Alsalem melaporkan adanya informasi kredibel tentang perempuan Palestina dieksekusi tanpa proses hukum bersama anak-anak dan anggota keluarga lainnya. Selain itu, terdapat laporan tentang penahanan sewenang-wenang, hilangnya jejak, dan pemindahan perempuan Palestina ke tempat penahanan di Tepi Barat atau Israel. Termasuk di antaranya dokter, perawat, pembela hak asasi manusia, dan kemungkinan pemindahan paksa anak-anak ke Israel.

Diketahui satu kejadian di mana seorang bayi dipindahkan ke Israel. "Sejumlah anak (tidak diketahui jumlah pastinya) tampaknya juga menghilang karena perempuan dan pria diminta untuk meninggalkan mereka oleh pasukan pendudukan Israel. Ini kami sampaikan pada Januari 2024. Kami mengetahui adanya seorang bayi yang telah dipindahkan ke Israel, yang, seperti yang Anda ketahui, merupakan kejahatan perang dan mungkin juga dapat dianggap sebagai tindakan genosida di bawah Konvensi Genosida," kata Alsalem.

Alsalem menyebutkan dari 3.000 warga Palestina yang ditahan di Gaza antara 7 Oktober dan 31 Desember 2023, sekitar 200 di antaranya diperkirakan perempuan dan gadis, sementara di Tepi Barat, dari 3.700 warga Palestina yang ditahan, terdapat 147 perempuan dan 245 anak-anak.

"Kami sangat prihatin terhadap perlakuan tidak manusiawi dan merendahkan yang diterima perempuan dan gadis Palestina ini, baik itu pukulan, pemerasan, penolakan bantuan medis, penolakan pembalut, penolakan untuk bertemu pengacara, atau keluarga tidak mendapatkan cukup makanan dan pakaian," tambahnya.
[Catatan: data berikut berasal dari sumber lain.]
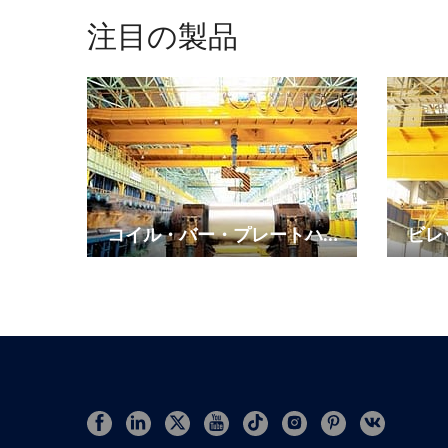
注目の製品
コイル・バー・プレートハン
ビレ
ドリングクレーン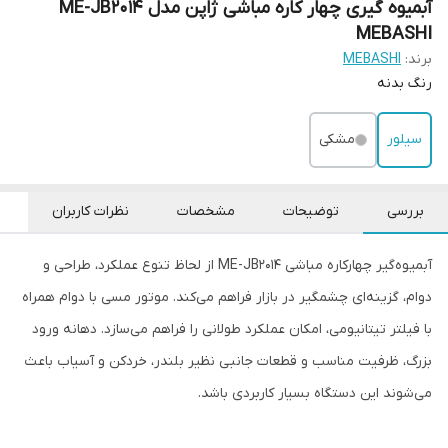
آبمیوه گیری چهار کاره مباشی ژاپن مدل ME-JB2014
MEBASHI
برند:
MEBASHI
رنگ بدنه
سیلور
مشکی
بررسی
توضیحات
مشخصات
نظرات کاربران
آبمیوه‌گیر چهارکاره مباشی ME-JB2014 از لحاظ تنوع عملکرد، طراحی و
دوام، گزینه‌ای چشمگیر در بازار فراهم می‌کند. موتور مسی با دوام همراه
با فیلتر تیتانیومی، امکان عملکرد طولانی را فراهم می‌سازد. دهانه ورود
بزرگ، ظرفیت مناسب و قطعات جانبی نظیر بلندر، خردکن و آسیاب باعث
می‌شوند این دستگاه بسیار کاربردی باشد.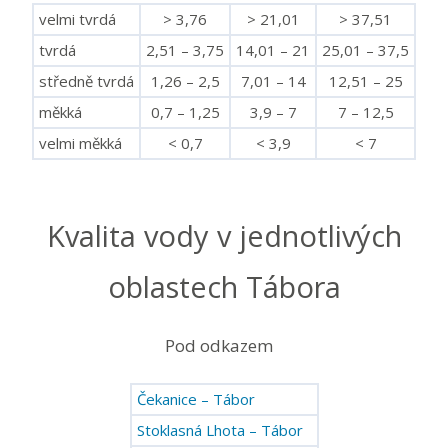
velmi tvrdá
> 3,76
> 21,01
> 37,51
tvrdá
2,51 – 3,75
14,01 – 21
25,01 – 37,5
středně tvrdá
1,26 – 2,5
7,01 – 14
12,51 – 25
měkká
0,7 – 1,25
3,9 – 7
7 – 12,5
velmi měkká
< 0,7
< 3,9
< 7
Kvalita vody v jednotlivých
oblastech Tábora
Pod odkazem
Čekanice – Tábor
Stoklasná Lhota – Tábor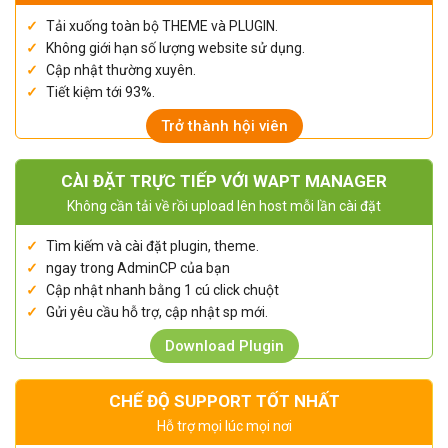
Tải xuống toàn bộ THEME và PLUGIN.
Không giới hạn số lượng website sử dụng.
Cập nhật thường xuyên.
Tiết kiệm tới 93%.
Trở thành hội viên
CÀI ĐẶT TRỰC TIẾP VỚI WAPT MANAGER
Không cần tải về rồi upload lên host mỗi lần cài đặt
Tìm kiếm và cài đặt plugin, theme.
ngay trong AdminCP của bạn
Cập nhật nhanh bằng 1 cú click chuột
Gửi yêu cầu hỗ trợ, cập nhật sp mới.
Download Plugin
CHẾ ĐỘ SUPPORT TỐT NHẤT
Hỗ trợ mọi lúc mọi nơi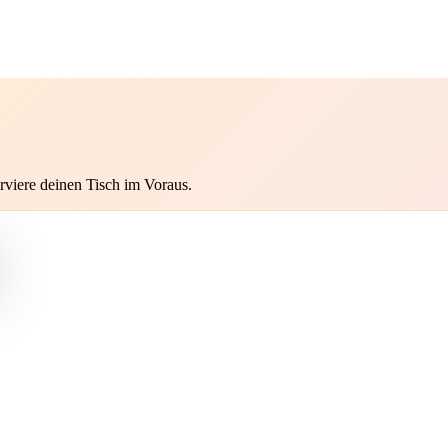
rviere deinen Tisch im Voraus.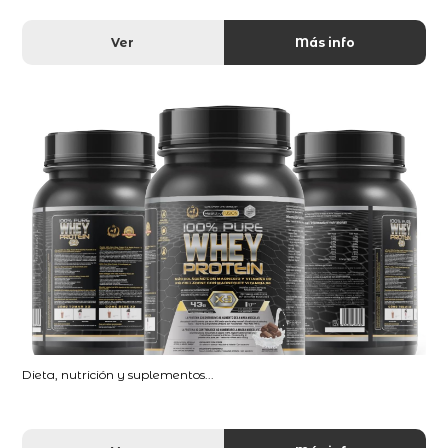
Ver
Más info
Dieta, nutrición y suplementos...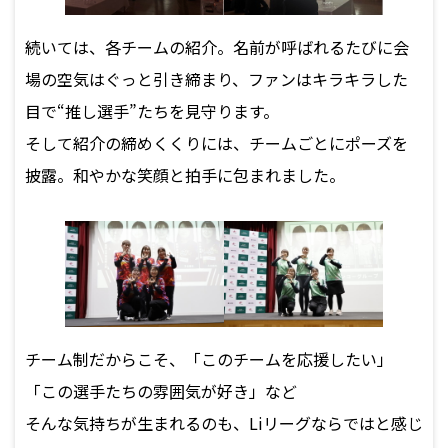
続いては、各チームの紹介。名前が呼ばれるたびに会
場の空気はぐっと引き締まり、ファンはキラキラした
目で“推し選手”たちを見守ります。
そして紹介の締めくくりには、チームごとにポーズを
披露。和やかな笑顔と拍手に包まれました。
チーム制だからこそ、「このチームを応援したい」
「この選手たちの雰囲気が好き」など
そんな気持ちが生まれるのも、Liリーグならではと感じ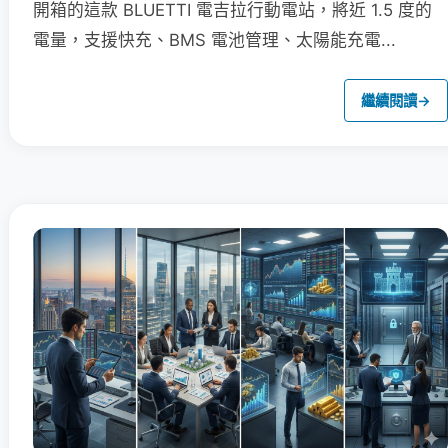
開箱的這款 BLUETTI 電吉拉行動電站，將近 1.5 度的
電量，支援快充、BMS 電池管理、太陽能充電...
繼續閱讀
→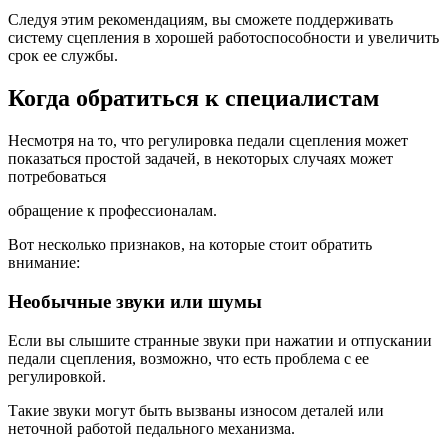
Следуя этим рекомендациям, вы сможете поддерживать
систему сцепления в хорошей работоспособности и увеличить
срок ее службы.
Когда обратиться к специалистам
Несмотря на то, что регулировка педали сцепления может
показаться простой задачей, в некоторых случаях может
потребоваться
обращение к профессионалам.
Вот несколько признаков, на которые стоит обратить
внимание:
Необычные звуки или шумы
Если вы слышите странные звуки при нажатии и отпускании
педали сцепления, возможно, что есть проблема с ее
регулировкой.
Такие звуки могут быть вызваны износом деталей или
неточной работой педального механизма.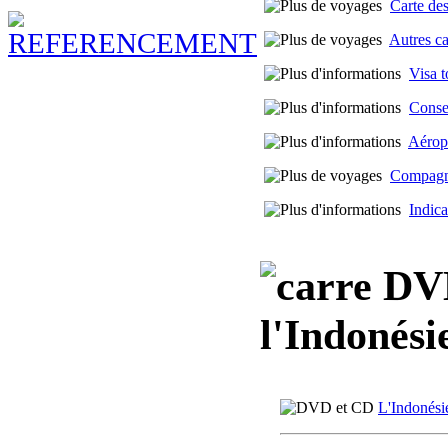
Carte des
Autres c
Visa t
Consei
Aérop
Compagni
Indica
DVD,
l'Indonési
L'Indonésie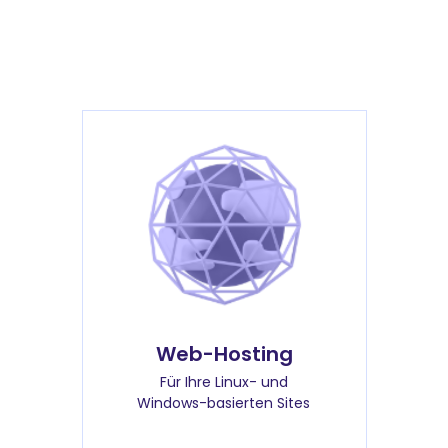
Web-Hosting
Für Ihre Linux- und
Windows-basierten Sites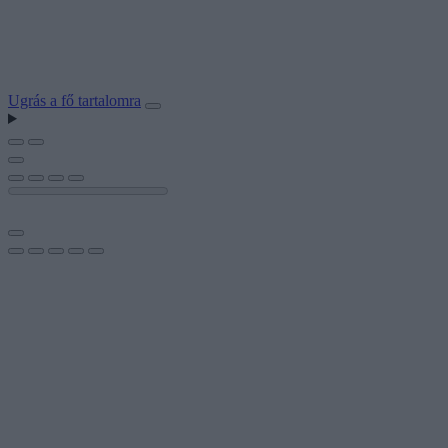
Ugrás a fő tartalomra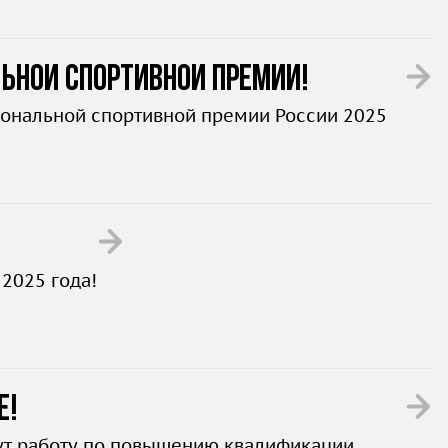
ьной спортивной премии!
иональной спортивной премии России 2025
2025 года!
е!
дут работу по повышению квалификации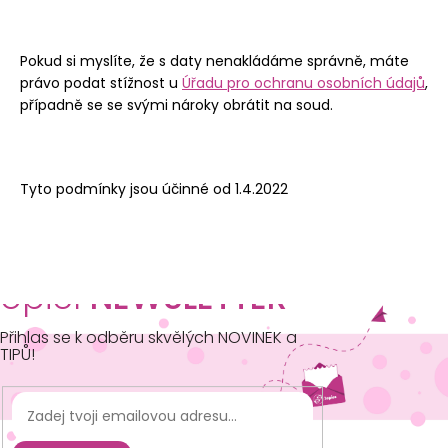
Pokud si myslíte, že s daty nenakládáme správně, máte
právo podat stížnost u
Úřadu pro ochranu osobních údajů
,
případně se se svými nároky obrátit na soud.
Tyto podmínky jsou účinné od 1.4.2022
opičí
NEWSLETTER
Přihlas se k odběru skvělých NOVINEK a
TIPŮ!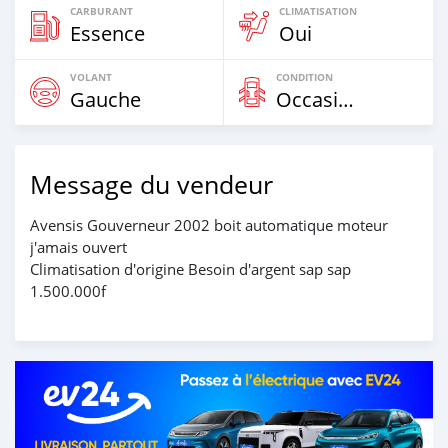
CARBURANT
CLIMATISATION
Essence
Oui
VOLANT
CONDITION
Gauche
Occasion
Message du vendeur
Avensis Gouverneur 2002 boit automatique moteur
j'amais ouvert
Climatisation d'origine Besoin d'argent sap sap
1.500.000f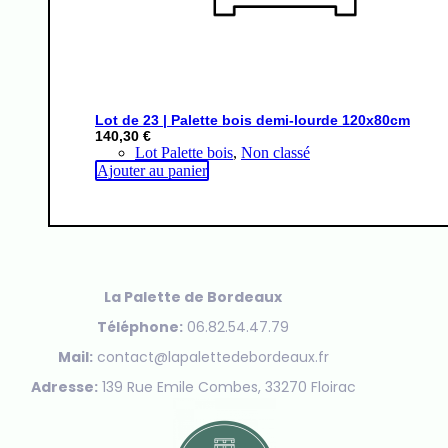
Lot de 23 | Palette bois demi-lourde 120x80cm
140,30
€
Lot Palette bois
,
Non classé
Ajouter au panier
La Palette de Bordeaux
Téléphone:
06.82.54.47.79
Mail:
contact@lapalettedebordeaux.fr
Adresse:
139 Rue Emile Combes, 33270 Floirac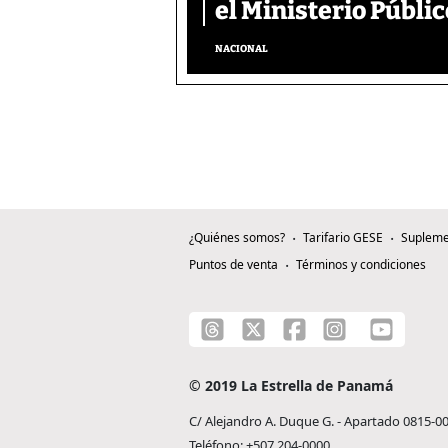
el Ministerio Públic
NACIONAL
¿Quiénes somos?
Tarifario GESE
Supleme
Puntos de venta
Términos y condiciones
© 2019 La Estrella de Panamá
C/ Alejandro A. Duque G. - Apartado 0815-0
Teléfono: +507 204-0000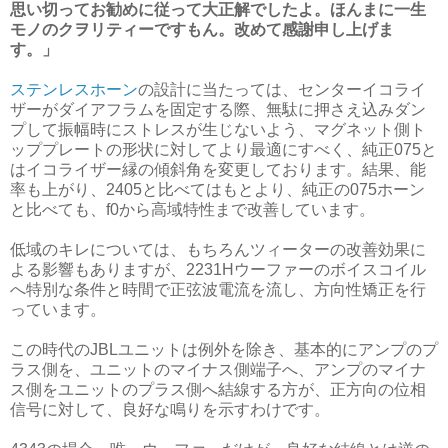
思い切ってお勧めに従って大正解でしたよ。ほんまに一生
モノのクヲリティーですもん。改めて感謝申し上げま
す。」
ステンレスホーン
の設計に当たっては、センターイコライ
ザーがダイアフラムを固定する際、無駄に押さえ込みダン
プして振幅時にストレスが生じないよう、マグネット側ト
ッププレートの形状に対してより最適にすべく、純正075と
はイコライザー縁の傾斜角を変更しております。結果、能
率も上がり、2405と比べてはもとより、純正の075ホーン
と比べても、f0から高域特性まで改善しています。
低域のキレについては、もちろんツィーターの改善効果に
よる影響もありますが、2231Hウーファーのボイスコイル
へ特別な条件と時間で正弦波電流を流し、方向性矯正を行
っています。
この時代のJBLユニットは例外を除き、基本的にアンプのプ
ラス側を、ユニットのマイナス側端子へ、アンプのマイナ
ス側をユニットのプラス側へ結線する方が、正方向の位相
信号に対して、良好な鳴りを示すわけです。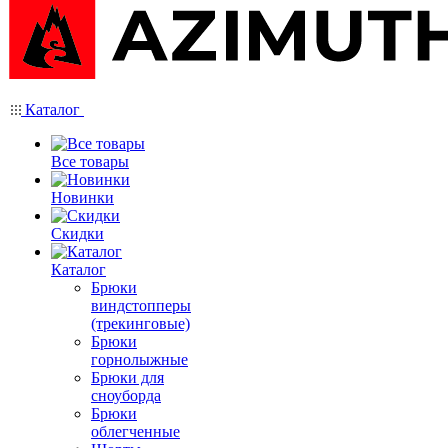
Каталог
Все товары
Новинки
Скидки
Каталог
Брюки
виндстопперы
(трекинговые)
Брюки
горнолыжные
Брюки для
сноуборда
Брюки
облегченные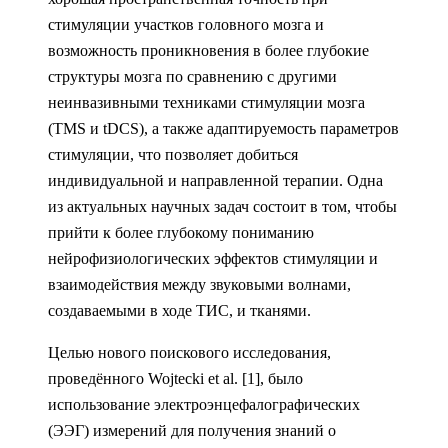
стимуляции участков головного мозга и
возможность проникновения в более глубокие
структуры мозга по сравнению с другими
неинвазивными техниками стимуляции мозга
(TMS и tDCS), а также адаптируемость параметров
стимуляции, что позволяет добиться
индивидуальной и направленной терапии. Одна
из актуальных научных задач состоит в том, чтобы
прийти к более глубокому пониманию
нейрофизиологических эффектов стимуляции и
взаимодействия между звуковыми волнами,
создаваемыми в ходе ТИС, и тканями.
Целью нового поискового исследования,
проведённого Wojtecki et al. [1], было
использование электроэнцефалографических
(ЭЭГ) измерений для получения знаний о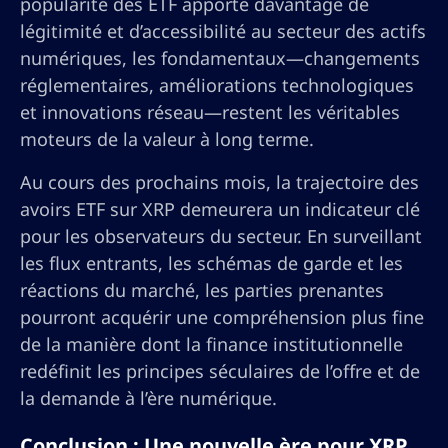
popularité des ETF apporte davantage de
légitimité et d’accessibilité au secteur des actifs
numériques, les fondamentaux—changements
réglementaires, améliorations technologiques
et innovations réseau—restent les véritables
moteurs de la valeur à long terme.
Au cours des prochains mois, la trajectoire des
avoirs ETF sur XRP demeurera un indicateur clé
pour les observateurs du secteur. En surveillant
les flux entrants, les schémas de garde et les
réactions du marché, les parties prenantes
pourront acquérir une compréhension plus fine
de la manière dont la finance institutionnelle
redéfinit les principes séculaires de l’offre et de
la demande à l’ère numérique.
Conclusion : Une nouvelle ère pour XRP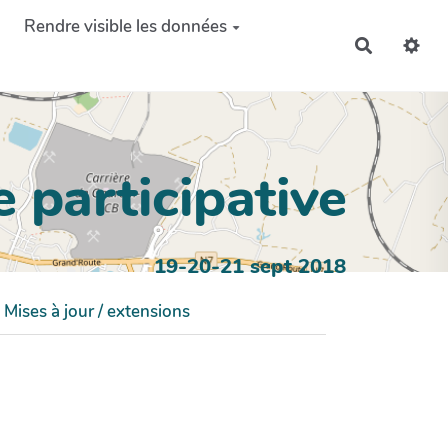
Rendre visible les données
Recherch
 participative
19-20-21 sept 2018
Mises à jour / extensions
Baca Juga: 30.000 Tentara Israel Jalani Perawatan Mental sejak Serangan ke Gaza, 200 Orang Disebut Sakit Jiwa

Anak perempuan Gaza korban serangan Israel, Kamis, (2/11/2023). Alsalem menyebutkan dari 3.000 warga Palestina yang ditahan di Gaza antara 7 Oktober dan 31 Desember 2023, sekitar 200 di antaranya diperkirakan perempuan dan gadis, sementara di Tepi Barat, dari 3.700 warga Palestina yang ditahan, terdapat 147 perempuan dan 245 anak-anak. (Sumber: AP Photo)

"Juga termasuk serangan seksual dan pemerkosaan, ancaman pemerkosaan, dan setidaknya dua kasus pemerkosaan. Kami sangat terkejut oleh laporan yang kami terima, yang tampaknya kredibel, bahwa perempuan telah telanjang bulat, terutama selama interogasi, difoto dalam situasi yang sangat merendahkan."

"Pemeriksaan tubuh oleh tentara laki-laki, dipaksa melepas hijab saat ditahan di Gaza, difoto, dan foto-foto ini telah dipertukarkan antara tentara Israel, dan juga dibagikan secara online. Jelas ini pelanggaran hukum perang dan merupakan perilaku yang dianggap sebagai perlakuan buruk yang merendahkan dan mungkin juga penyiksaan."

Alsalem mengatakan bahwa mereka juga mengetahui dugaan kekerasan seksual yang dilakukan oleh Hamas pada 7 dan 8 Oktober. "Seperti situasi dengan perempuan dan gadis Palestina, kami menyerukan penyelidikan independen dan tidak memihak terhadap semua tuduhan terhadap pria, perempuan, atau anak-anak, terlepas dari siapa mereka."

Beliau menyatakan siapa pun yang melakukan kekerasan harus bertanggung jawab. "Kita tidak bisa menganggap biasa tingkat kekerasan yang mengerikan terhadap warga sipil, terhadap perempuan dan anak-anak dalam perang, karena ini menetapkan preseden berbahaya."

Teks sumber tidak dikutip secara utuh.